I was astounded, as one of the judges in 1992, when first Mark Lawson and then John Coldstream, the Daily Telegraph literary editor, announced they had changed their minds 100 per cent and more or less overnight about Ondaatje's The English Patient. Not a way, I still think, of having literary opinions, and only some real heel-digging-in by me and Victoria Glendinning, chairperson that year, managed to get Ondaatje up on the podium as joint-winner with Barry Unsworth's harmless and broken-backed slaver novel Sacred Hunger. What became of those two novels?
Perhaps it is having to read so many novels - 100 or more between April and August - that addles the brain. Certainly it is easy to feel, as you o.d. on all this fiction and your critical juices dry up completely, that enough is enough. Pity more, though, the novelists. Losers' anger is understandable. "They're fighting out there", ran the excited word in the women's toilets at the Guildhall in 1992, according to my spies. It was only my friend Nigel Williams scragging me with mock (mock?) hostility. "You bastard, you didn't shortlist me" (the bastard, he ripped my DJ). But a bit of aggro was clearly what the punters expected. I certainly sympathised with Ian McEwan's party storming out of the dinner when his Black Dogs did not win.
At least McEwan was on the shortlist. A small consolation, but a consolation nonetheless. Unlike Jim Crace, for example, who had to be content with having it leaked to him that he had been on the long, or intermediate shortlist, but had not quite made the cut.
I would like the long list - 20 or so books - which is drawn up in August and often leaked anyway, to be public knowledge. It really does give a picture of what is good in the year's fiction - after which things are rather a lottery. Sadly, I failed over lunch this week to persuade our brigade commander Martyn Goff of this. The short shortlist bates the public breath better, is the argument.
Even outright winners, though, are not always satisfied. John Berger, winner in 1972, notoriously promised in his acceptance speech to donate half (only half) his prize money to the Black Panthers because Booker employed sweated labour in its West Indies sugar plantations (alas these no longer existed by then and neither did the Panthers).
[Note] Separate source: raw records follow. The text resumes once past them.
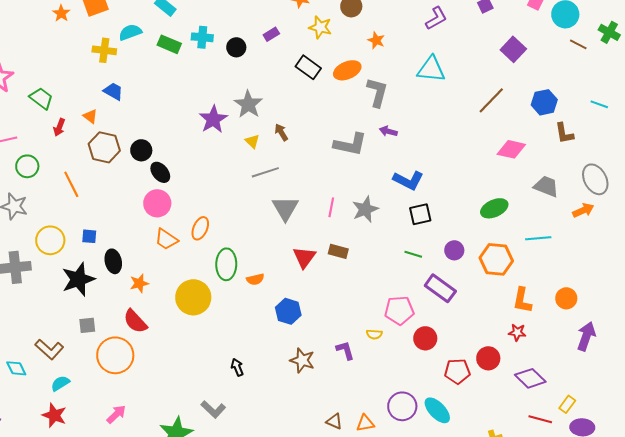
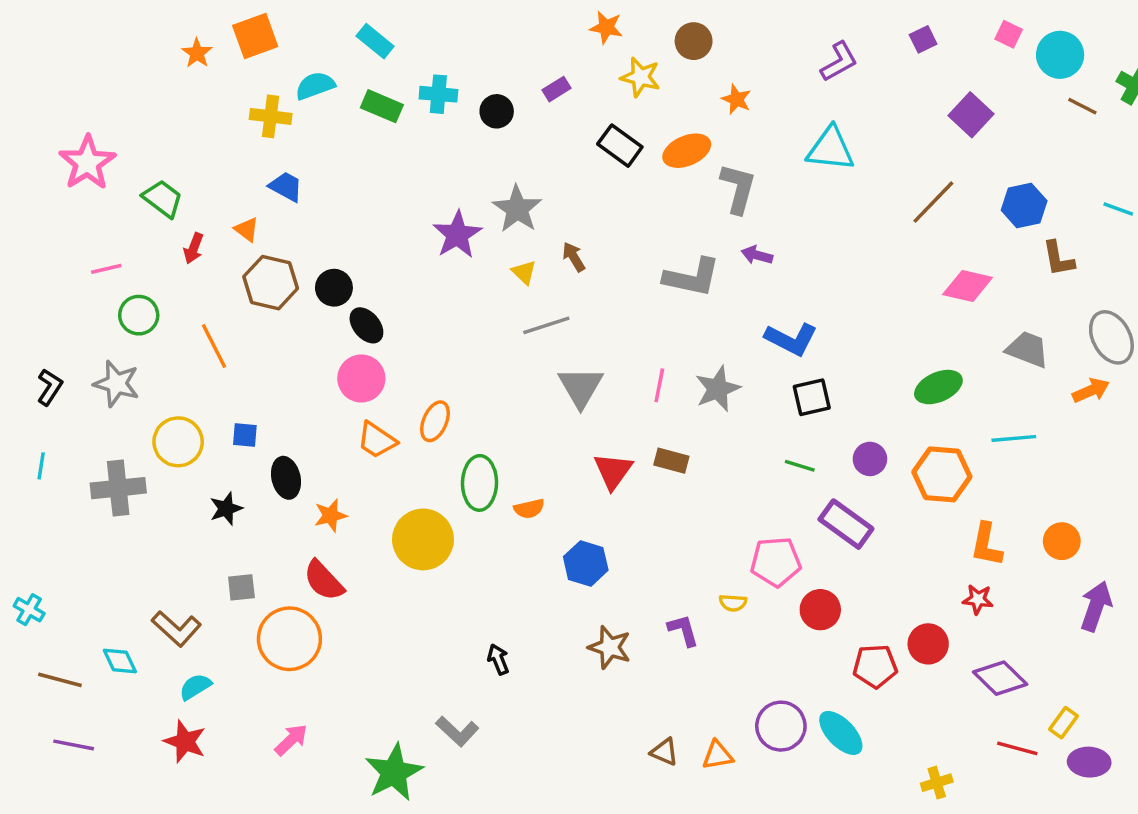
black star: (78, 279) -> (226, 509), size x0.6

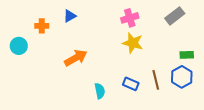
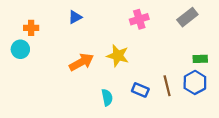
orange cross: (42, 26) -> (31, 28), moved
yellow star: (133, 43) -> (118, 56), moved

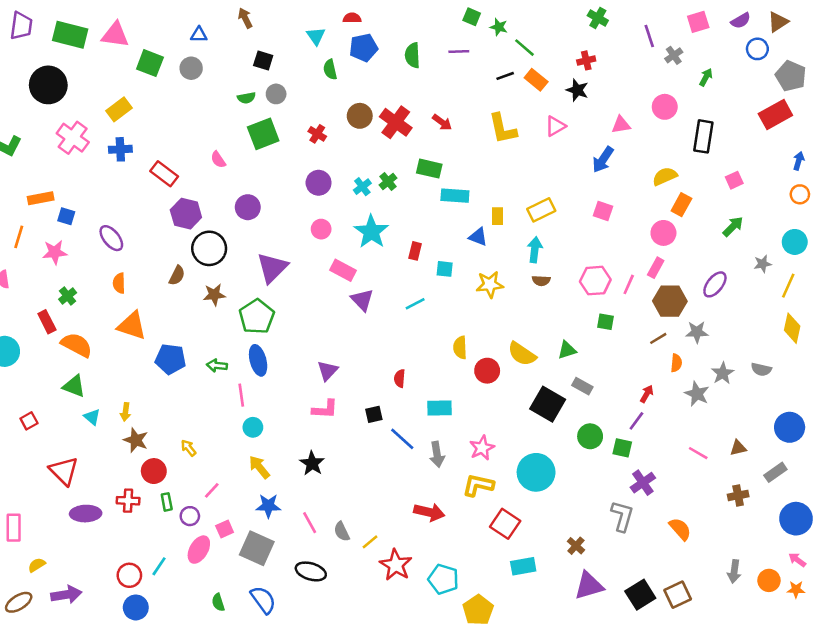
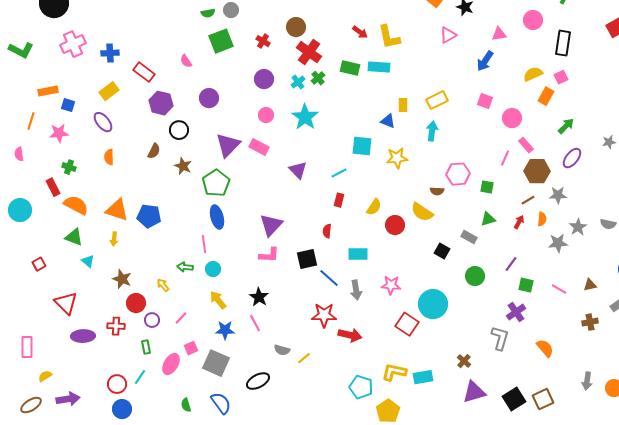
yellow rectangle: (119, 109) -> (109, 91), moved
red cross: (396, 122) -> (309, 52), moved
yellow L-shape: (503, 129) -> (389, 37), moved
pink cross: (73, 138) -> (73, 44), turned 30
pink square: (734, 180) -> (561, 77), moved
cyan rectangle: (455, 196) -> (379, 67), moved
green arrow: (733, 227) -> (566, 126), moved
pink circle: (663, 233) -> (512, 118), moved
black circle: (209, 248) -> (179, 130), size x0.7
red rectangle: (415, 251) -> (339, 200), moved
pink rectangle: (656, 268) -> (526, 145), turned -70
cyan square: (445, 269) -> (362, 146), size x1.5
pink rectangle: (343, 270) -> (259, 147), moved
brown semicircle: (541, 281) -> (437, 191), moved
pink hexagon: (595, 281) -> (458, 174), moved
brown star: (214, 295) -> (183, 166), turned 30
green cross: (68, 296) -> (69, 167), turned -32
orange triangle: (132, 326) -> (117, 210), moved
yellow semicircle: (460, 347) -> (374, 207), turned -144
green triangle: (567, 350) -> (488, 219), moved
green arrow: (217, 366) -> (185, 267), moved
purple triangle: (328, 371) -> (271, 225), size x1.4
red arrow: (647, 394) -> (519, 222), moved
gray star: (697, 394) -> (558, 243), turned -30
black square: (548, 404) -> (442, 251), size x0.6
yellow arrow: (125, 412) -> (114, 239), moved
black square: (374, 414) -> (307, 259), size x1.5
pink star: (482, 448) -> (391, 285), turned 30
green square: (622, 448) -> (526, 285), moved
yellow L-shape: (478, 485) -> (394, 372), moved
green rectangle: (167, 502) -> (146, 347), moved
purple circle: (190, 516) -> (152, 320), moved
pink line: (310, 523) -> (255, 323), moved
red square: (505, 524) -> (407, 324), moved
gray semicircle: (342, 532) -> (282, 350), turned -49
red star: (396, 565) -> (324, 315), moved, turned -30
black ellipse: (311, 571) -> (258, 381), turned -45

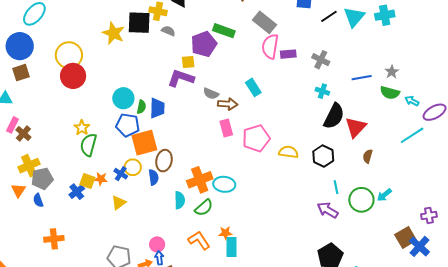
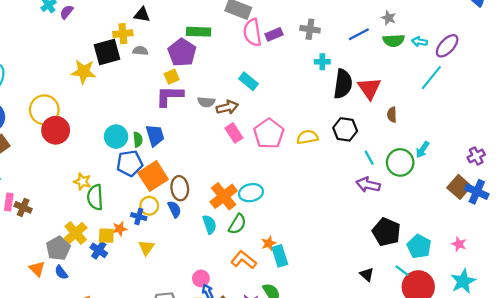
yellow cross: (29, 166) -> (76, 233), moved

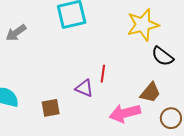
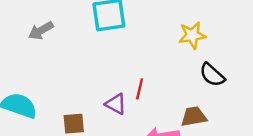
yellow star: (143, 25) -> (192, 35), size x0.7
brown trapezoid: (150, 93) -> (194, 117), turned -145

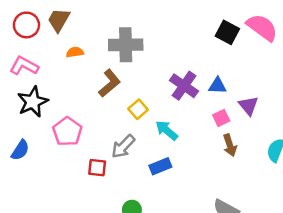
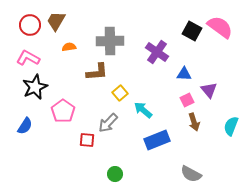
brown L-shape: (110, 83) -> (97, 72), turned 35
purple cross: (184, 86) -> (157, 52), moved
blue rectangle: (160, 166) -> (157, 140), moved, size x1.4

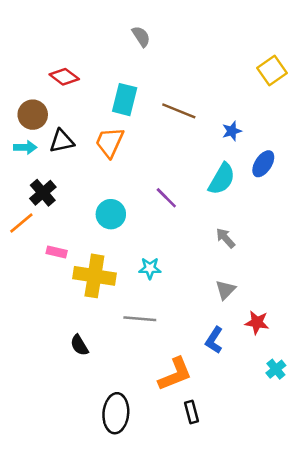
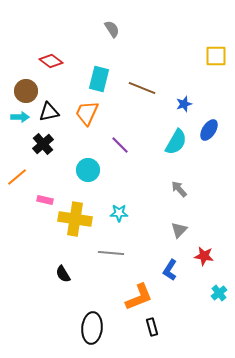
yellow square: (272, 71) -> (216, 56), turned 35
black cross: (43, 193) -> (43, 144), moved
purple line: (166, 198) -> (120, 145), moved

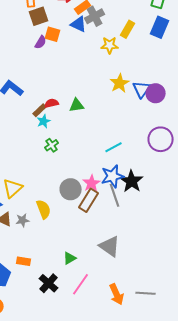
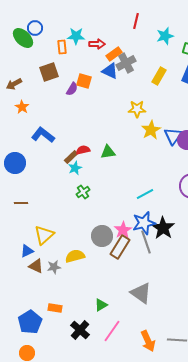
brown square: (39, 16) -> (49, 72), moved
yellow star: (110, 45) -> (137, 109), moved
yellow semicircle: (44, 209) -> (75, 256), turned -84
James Kelman, Scottish anger clearly unappeased by his 1994 win with f-word world championship-holder How Late It Was, How Late, roundly denounced all southern softies and their lousy bourgeois prizes in the post-match television interview, all punchy string tie and no dinner jacket, thank you very much. Philip Larkin at least made a joke about having to dig out his old 1950s Lucky Jim-type evening clothes for his speech as chairman. Whoever might win, you can be sure the judges, at least, will lose. I am watching my back.
Valentine Cunningham is professor of English literature at Oxford University.